▶ [WHAT YOU HAVE TO DO]: Restate the listing word for word. Stop at the line that holds "เฉพาะผู้หญิงอายุระหว่าง 30-39 ปี", include it, and leave out all pictures.

▶ [MATERIAL FOR THE TASK]:
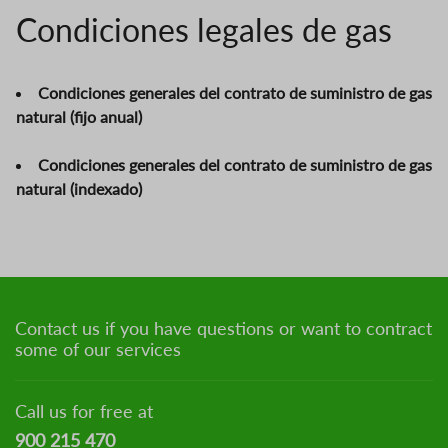
Condiciones legales de gas
Condiciones generales del contrato de suministro de gas
natural (fijo anual)
Condiciones generales del contrato de suministro de gas
natural (indexado)
Contact us if you have questions or want to contract
some of our services
Call us for free at
900 215 470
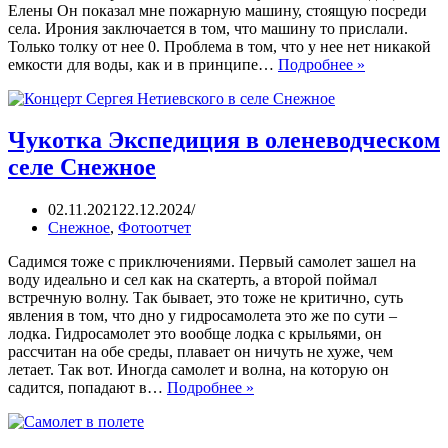
Елены Он показал мне пожарную машину, стоящую посреди
села. Ирония заключается в том, что машину то прислали.
Только толку от нее 0. Проблема в том, что у нее нет никакой
емкости для воды, как и в принципе…
Подробнее »
Чукотка Экспедиция в оленеводческом
селе Снежное
02.11.2021
22.12.2024
Снежное
,
Фотоотчет
Садимся тоже с приключениями. Первый самолет зашел на
воду идеально и сел как на скатерть, а второй поймал
встречную волну. Так бывает, это тоже не критично, суть
явления в том, что дно у гидросамолета это же по сути –
лодка. Гидросамолет это вообще лодка с крыльями, он
рассчитан на обе среды, плавает он ничуть не хуже, чем
летает. Так вот. Иногда самолет и волна, на которую он
садится, попадают в…
Подробнее »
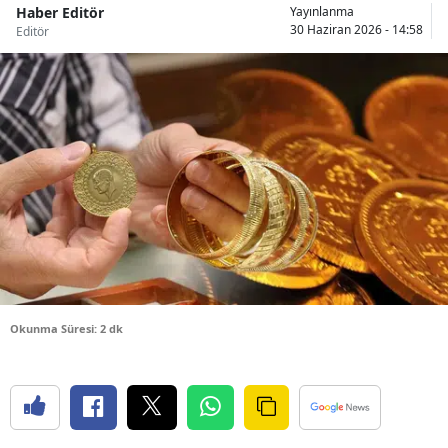
Haber Editör
Yayınlanma
Bilecik
30 Haziran 2026 - 14:58
Editör
Bingöl
Bitlis
Bolu
Burdur
Bursa
Çanakkale
Çankırı
Okunma Süresi: 2 dk
Çorum
Denizli
Diyarbakır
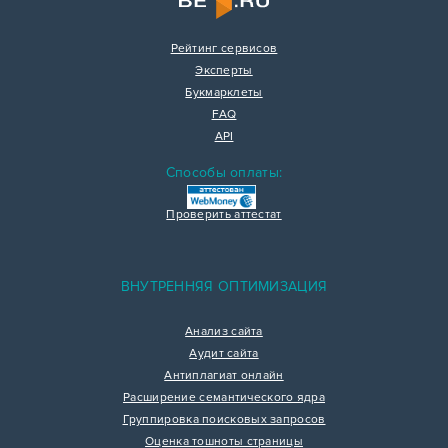
Рейтинг сервисов
Эксперты
Букмарклеты
FAQ
API
Способы оплаты:
Проверить аттестат
ВНУТРЕННЯЯ ОПТИМИЗАЦИЯ
Анализ сайта
Аудит сайта
Антиплагиат онлайн
Расширение семантического ядра
Группировка поисковых запросов
Оценка тошноты страницы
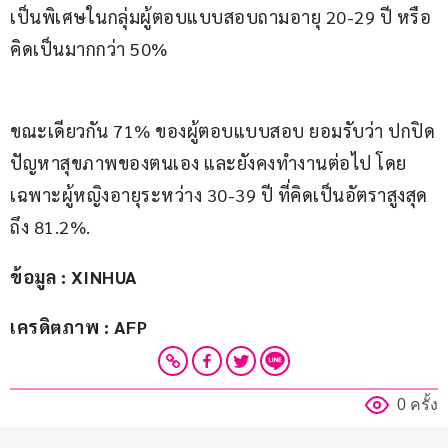
เป็นพิเศษในกลุ่มผู้ตอบแบบสอบถามอายุ 20-29 ปี หรือ
คิดเป็นมากกว่า 50%
ขณะเดียวกัน 71% ของผู้ตอบแบบสอบ ยอมรับว่า ปกปิด
ปัญหาสุขภาพของตนเอง และยังคงทำงานต่อไป โดย
เฉพาะผู้หญิงอายุระหว่าง 30-39 ปี ที่คิดเป็นอัตราสูงสุด
ถึง 81.2%.
ข้อมูล : XINHUA
เครดิตภาพ : AFP
0 ครั้ง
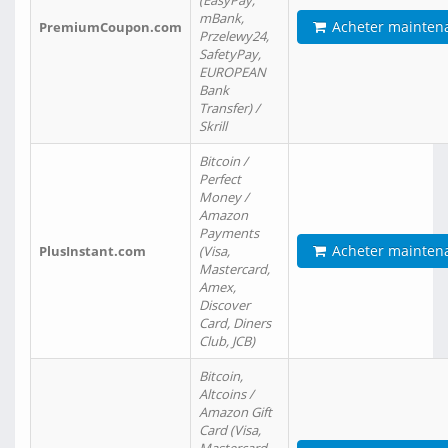
(EasyPay,
mBank,
Acheter mainten
PremiumCoupon.com
Przelewy24,
SafetyPay,
EUROPEAN
Bank
Transfer) /
Skrill
Bitcoin /
Perfect
Money /
Amazon
Payments
Acheter mainten
PlusInstant.com
(Visa,
Mastercard,
Amex,
Discover
Card, Diners
Club, JCB)
Bitcoin,
Altcoins /
Amazon Gift
Card (Visa,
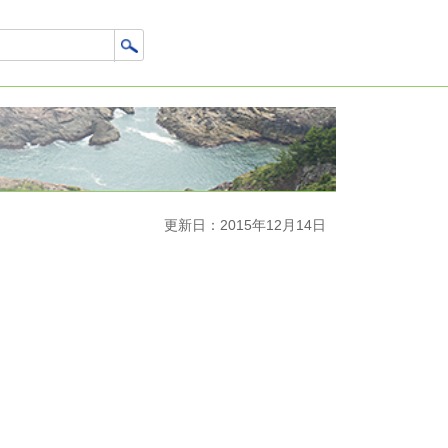
更新日：2015年12月14日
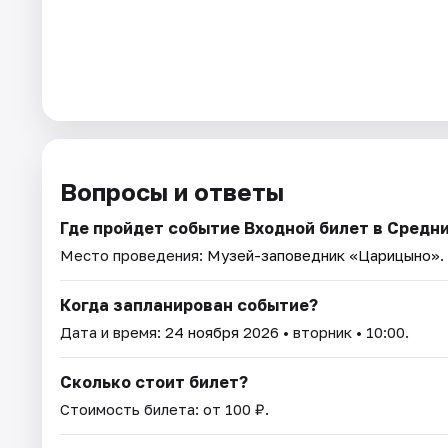
Вопросы и ответы
Где пройдет событие Входной билет в Средн
Место проведения:
Музей-заповедник «Царицыно»
.
Когда запланирован событие?
Дата и время:
24 ноября 2026
• вторник • 10:00.
Сколько стоит билет?
Стоимость билета: от 100 ₽.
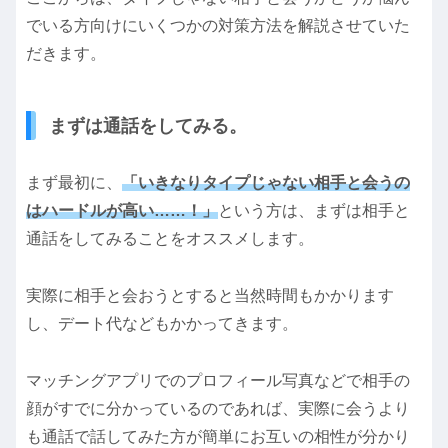
でいる方向けにいくつかの対策方法を解説させていた
だきます。
まずは通話をしてみる。
まず最初に、
「いきなりタイプじゃない相手と会うの
はハードルが高い……！」
という方は、まずは相手と
通話をしてみることをオススメします。
実際に相手と会おうとすると当然時間もかかります
し、デート代などもかかってきます。
マッチングアプリでのプロフィール写真などで相手の
顔がすでに分かっているのであれば、実際に会うより
も通話で話してみた方が簡単にお互いの相性が分かり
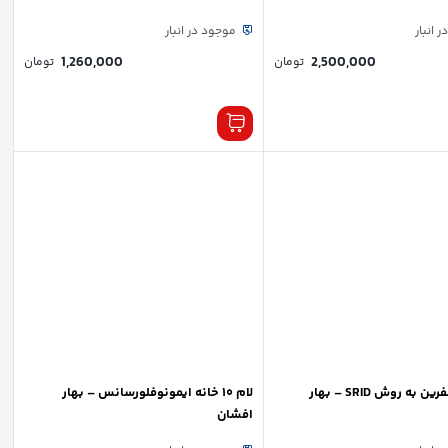
 انبار
موجود در انبار
1,260,000
2,500,000
تومان
تومان
کیت ترانسفرین به روش SRID – بهار
لام ۱۰ خانه ایمونوفلورسانس – بهار
افشان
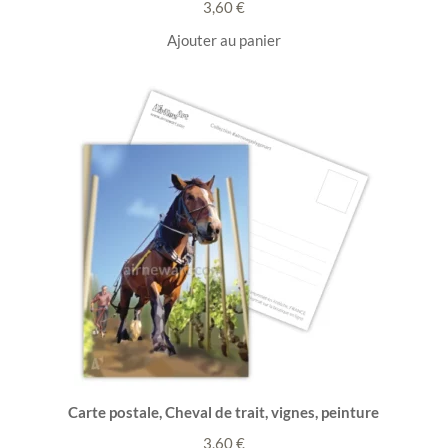
3,60
€
Ajouter au panier
Carte postale, Cheval de trait, vignes, peinture
3,60
€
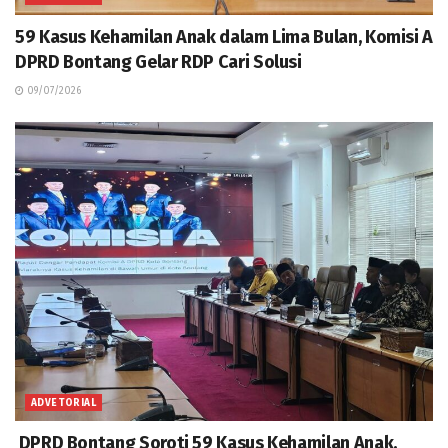
59 Kasus Kehamilan Anak dalam Lima Bulan, Komisi A
DPRD Bontang Gelar RDP Cari Solusi
09/07/2026
ADVETORIAL
DPRD Bontang Soroti 59 Kasus Kehamilan Anak,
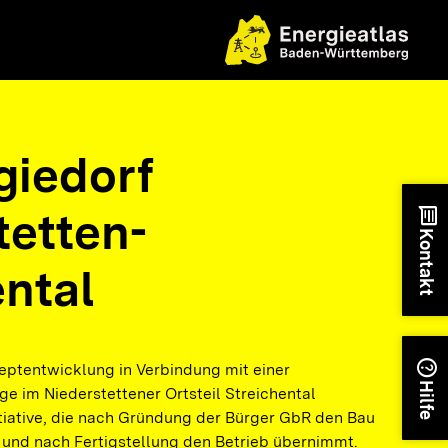
giedorf
tetten-
chat
Kontakt
ental
help
ptentwicklung in Verbindung mit einer
Hilfe
e im Niederstettener Ortsteil Streichental
tiative, die nach Gründung der Bürger GbR den Bau
 und nach Fertigstellung den Betrieb übernimmt.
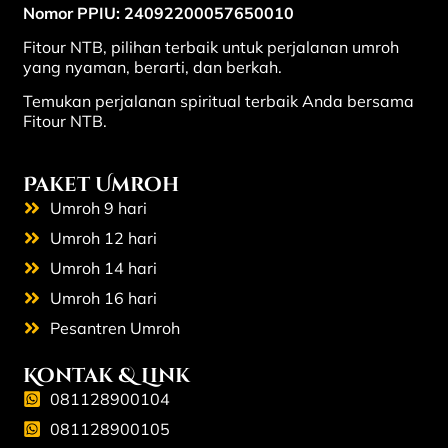
Nomor PPIU: 24092200057650010
Fitour NTB, pilihan terbaik untuk perjalanan umroh
yang nyaman, berarti, dan berkah.
Temukan perjalanan spiritual terbaik Anda bersama
Fitour NTB.
Paket Umroh
Umroh 9 hari
Umroh 12 hari
Umroh 14 hari
Umroh 16 hari
Pesantren Umroh
Kontak & Link
081128900104
081128900105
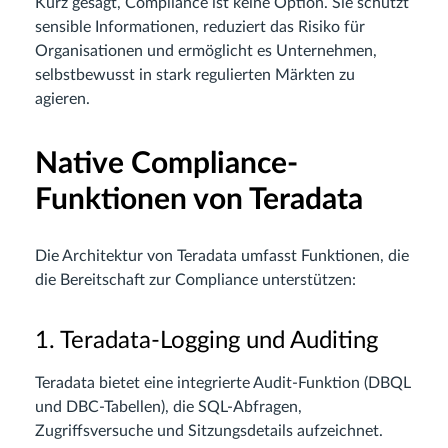
Kurz gesagt, Compliance ist keine Option. Sie schützt
sensible Informationen, reduziert das Risiko für
Organisationen und ermöglicht es Unternehmen,
selbstbewusst in stark regulierten Märkten zu
agieren.
Native Compliance-
Funktionen von Teradata
Die Architektur von Teradata umfasst Funktionen, die
die Bereitschaft zur Compliance unterstützen:
1. Teradata-Logging und Auditing
Teradata bietet eine integrierte Audit-Funktion (DBQL
und DBC-Tabellen), die SQL-Abfragen,
Zugriffsversuche und Sitzungsdetails aufzeichnet.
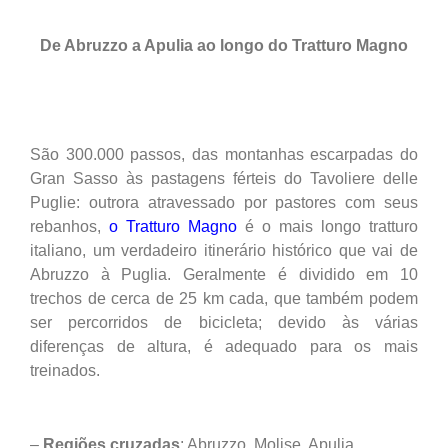
De Abruzzo a Apulia ao longo do Tratturo Magno
São 300.000 passos, das montanhas escarpadas do
Gran Sasso às pastagens férteis do Tavoliere delle
Puglie: outrora atravessado por pastores com seus
rebanhos,
o Tratturo Magno
é o mais longo tratturo
italiano, um verdadeiro itinerário histórico que vai de
Abruzzo à Puglia. Geralmente é dividido em 10
trechos de cerca de 25 km cada, que também podem
ser percorridos de bicicleta; devido às várias
diferenças de altura, é adequado para os mais
treinados.
–
Regiões cruzadas
: Abruzzo, Molise, Apulia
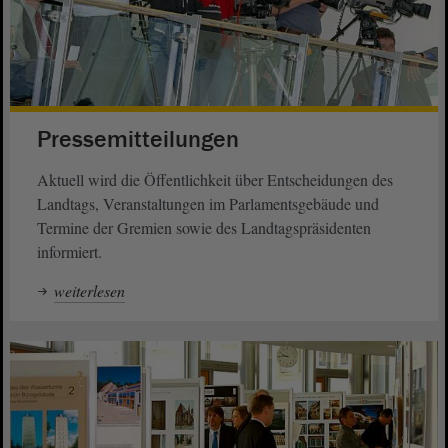
Pressemitteilungen
Aktuell wird die Öffentlichkeit über Entscheidungen des
Landtags, Veranstaltungen im Parlamentsgebäude und
Termine der Gremien sowie des Landtagspräsidenten
informiert.
weiterlesen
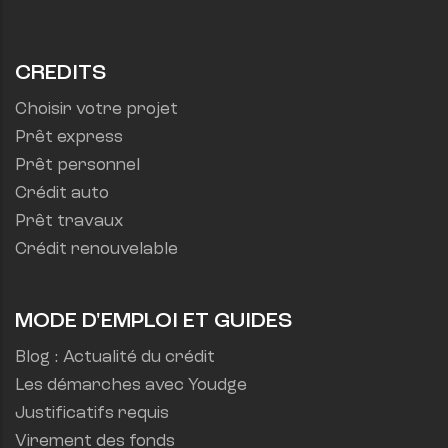
CREDITS
Choisir votre projet
Prêt express
Prêt personnel
Crédit auto
Prêt travaux
Crédit renouvelable
MODE D'EMPLOI ET GUIDES
Blog : Actualité du crédit
Les démarches avec Youdge
Justificatifs requis
Virement des fonds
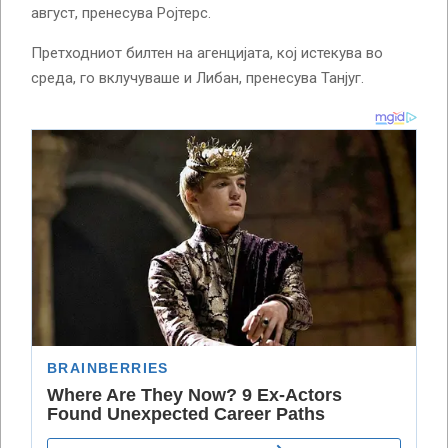
август, пренесува Ројтерс.
Претходниот билтен на агенцијата, кој истекува во
среда, го вклучуваше и Либан, пренесува Танјуг.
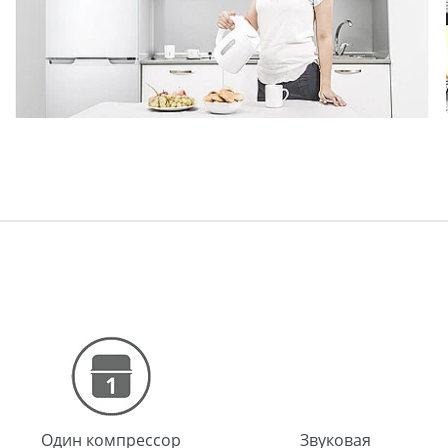
Один компрессор
Звуковая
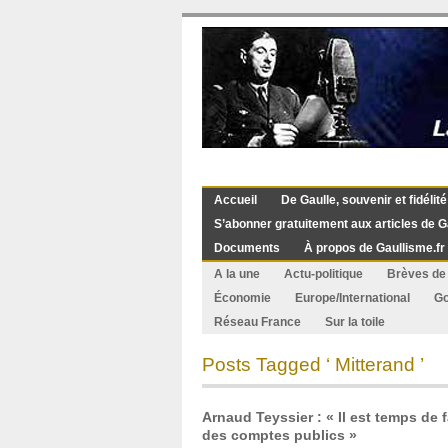
Accueil
De Gaulle, souvenir et fidélité
S’abonner gratuitement aux articles de G
Documents
À propos de Gaullisme.fr
A la une
Actu-politique
Brèves de 
Économie
Europe/International
G
Réseau France
Sur la toile
Posts Tagged ‘ Mitterand ’
Arnaud Teyssier : « Il est temps de f
des comptes publics »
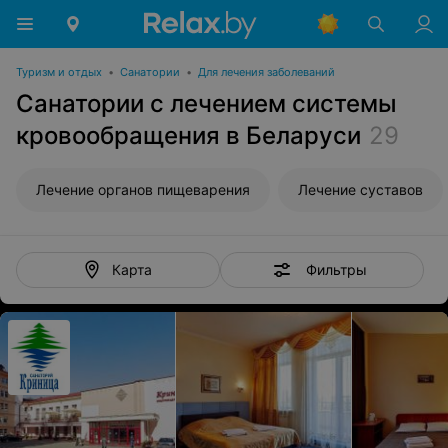
Туризм и отдых
•
Санатории
•
Для лечения заболеваний
Санатории с лечением системы
кровообращения в Беларуси
29
Лечение органов пищеварения
Лечение суставов
Фильтры
Карта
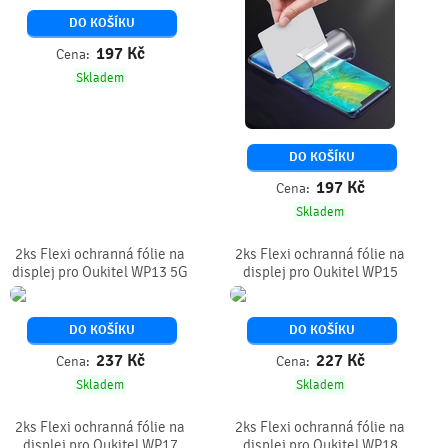
DO KOŠÍKU
197
Kč
Cena:
Skladem
DO KOŠÍKU
197
Kč
Cena:
Skladem
2ks Flexi ochranná fólie na
2ks Flexi ochranná fólie na
displej pro Oukitel WP13 5G
displej pro Oukitel WP15
DO KOŠÍKU
DO KOŠÍKU
237
Kč
227
Kč
Cena:
Cena:
Skladem
Skladem
2ks Flexi ochranná fólie na
2ks Flexi ochranná fólie na
displej pro Oukitel WP17
displej pro Oukitel WP18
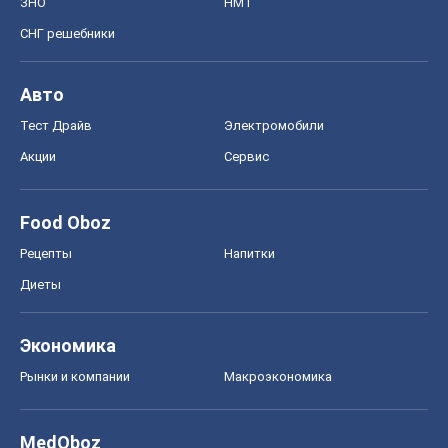
ЗНО
НМТ
СНГ решебники
Авто
Тест Драйв
Электромобили
Акции
Сервис
Food Oboz
Рецепты
Напитки
Диеты
Экономика
Рынки и компании
Mакроэкономика
MedOboz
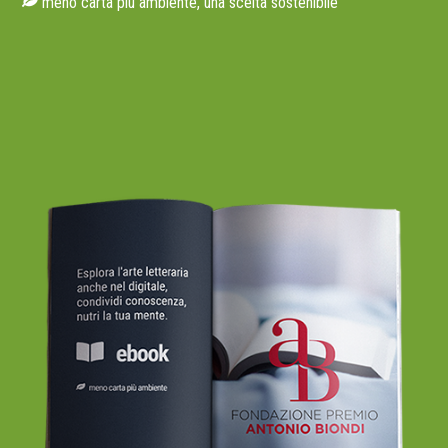
meno carta più ambiente, una scelta sostenibile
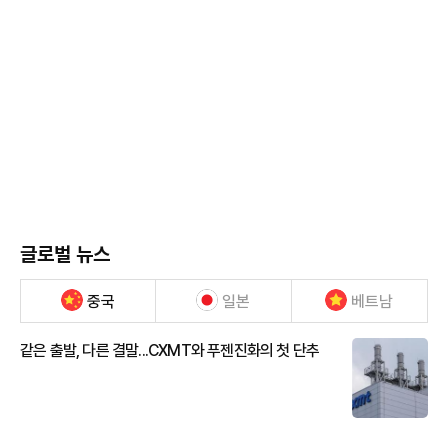
글로벌 뉴스
중국
일본
베트남
같은 출발, 다른 결말...CXMT와 푸젠진화의 첫 단추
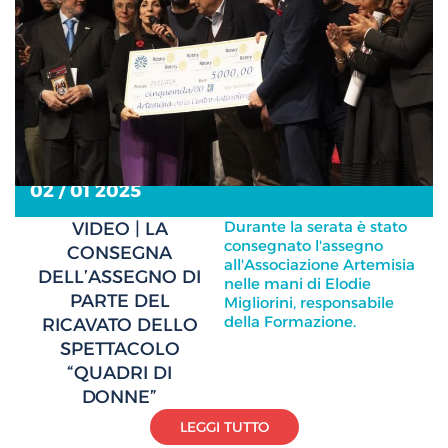
02 / 01 2025
Durante la serata è stato
VIDEO | LA
consegnato l'assegno
CONSEGNA
all'Associazione Artemisia
DELL’ASSEGNO DI
nelle mani di Elodie
PARTE DEL
Migliorini, responsabile
della Formazione.
RICAVATO DELLO
SPETTACOLO
“QUADRI DI
DONNE”
LEGGI TUTTO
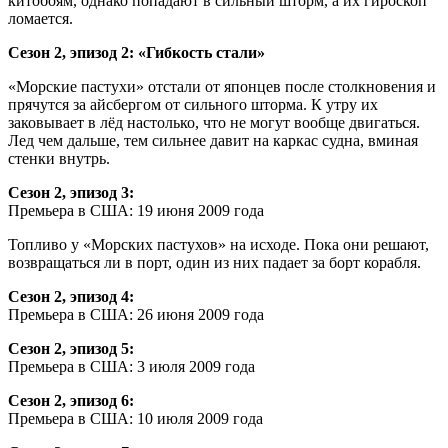
китобоям, однако попадают в сильный шторм, а их гироскоп
ломается.
Сезон 2, эпизод 2: «Гибкость стали»
«Морские пастухи» отстали от японцев после столкновения и
прячутся за айсбергом от сильного шторма. К утру их
заковывает в лёд настолько, что не могут вообще двигаться.
Лед чем дальше, тем сильнее давит на каркас судна, вминая
стенки внутрь.
Сезон 2, эпизод 3:
Премьера в США: 19 июня 2009 года
Топливо у «Морских пастухов» на исходе. Пока они решают,
возвращаться ли в порт, один из них падает за борт корабля.
Сезон 2, эпизод 4:
Премьера в США: 26 июня 2009 года
Сезон 2, эпизод 5:
Премьера в США: 3 июля 2009 года
Сезон 2, эпизод 6:
Премьера в США: 10 июля 2009 года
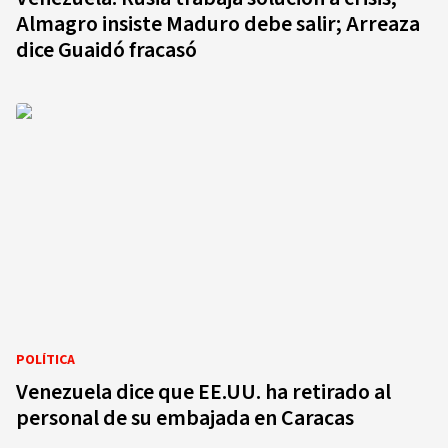
Almagro insiste Maduro debe salir; Arreaza
dice Guaidó fracasó
POLÍTICA
Venezuela dice que EE.UU. ha retirado al
personal de su embajada en Caracas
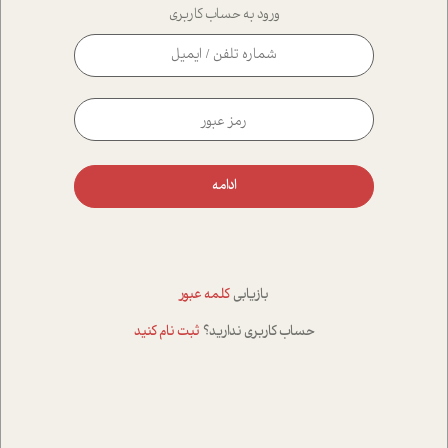
ورود به حساب کاربری
ادامه
بازیابی
کلمه عبور
حساب کاربری ندارید؟
ثبت نام کنید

▶ [WRITTEN SOLUTION]:
Condiciones legales de gas
Condiciones generales del contrato de suministro de gas
natural (fijo anual)
Condiciones generales del contrato de suministro de gas
natural (indexado)
Contact us if you have questions or want to contract
some of our services
Call us for free at
900 215 470
Елены Он показал мне пожарную машину, стоящую посреди
села. Ирония заключается в том, что машину то прислали.
Только толку от нее 0. Проблема в том, что у нее нет никакой
емкости для воды, как и в принципе…
Подробнее »
Чукотка Экспедиция в оленеводческом
селе Снежное
02.11.2021
22.12.2024
Снежное
,
Фотоотчет
Садимся тоже с приключениями. Первый самолет зашел на
воду идеально и сел как на скатерть, а второй поймал
встречную волну. Так бывает, это тоже не критично, суть
явления в том, что дно у гидросамолета это же по сути –
лодка. Гидросамолет это вообще лодка с крыльями, он
рассчитан на обе среды, плавает он ничуть не хуже, чем
летает. Так вот. Иногда самолет и волна, на которую он
садится, попадают в…
Подробнее »
Haber Editör
Yayınlanma
Bilecik
30 Haziran 2026 - 14:58
Editör
Bingöl
Bitlis
Bolu
Burdur
Bursa
Çanakkale
Çankırı
Okunma Süresi: 2 dk
Çorum
Denizli
Diyarbakır
Рейтинг сервисов
Эксперты
Букмарклеты
FAQ
API
Способы оплаты:
Проверить аттестат
ВНУТРЕННЯЯ ОПТИМИЗАЦИЯ
Анализ сайта
Аудит сайта
Антиплагиат онлайн
Расширение семантического ядра
Группировка поисковых запросов
Оценка тошноты страницы
เป็นพิเศษในกลุ่มผู้ตอบแบบสอบถามอายุ 20-29 ปี หรือ
คิดเป็นมากกว่า 50%
ขณะเดียวกัน 71% ของผู้ตอบแบบสอบ ยอมรับว่า ปกปิด
ปัญหาสุขภาพของตนเอง และยังคงทำงานต่อไป โดย
เฉพาะผู้หญิงอายุระหว่าง 30-39 ปี ที่คิดเป็นอัตราสูงสุด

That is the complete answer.